> [What is needed]: All records below must be written out exactly, with the pictures excluded.

> [Supplied material]:
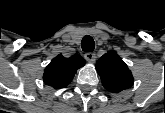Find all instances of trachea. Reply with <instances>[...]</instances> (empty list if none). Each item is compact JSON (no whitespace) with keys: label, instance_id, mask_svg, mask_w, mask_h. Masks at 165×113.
<instances>
[{"label":"trachea","instance_id":"1","mask_svg":"<svg viewBox=\"0 0 165 113\" xmlns=\"http://www.w3.org/2000/svg\"><path fill=\"white\" fill-rule=\"evenodd\" d=\"M82 45H83L85 51H92V49L94 48V42L90 37L84 38Z\"/></svg>","mask_w":165,"mask_h":113}]
</instances>
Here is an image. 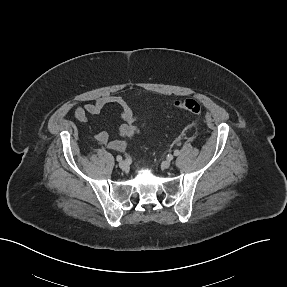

> [Solved exercise]:
Find all instances of trachea. Reply with <instances>[...]</instances> (empty list if none). Each item is compact JSON (no whitespace) with keys: label, instance_id, mask_svg, mask_w, mask_h. Masks at 165×113.
<instances>
[{"label":"trachea","instance_id":"1","mask_svg":"<svg viewBox=\"0 0 165 113\" xmlns=\"http://www.w3.org/2000/svg\"><path fill=\"white\" fill-rule=\"evenodd\" d=\"M82 45H83L85 51H92V49L94 48V42L90 37L84 38Z\"/></svg>","mask_w":165,"mask_h":113}]
</instances>
Here is an image. 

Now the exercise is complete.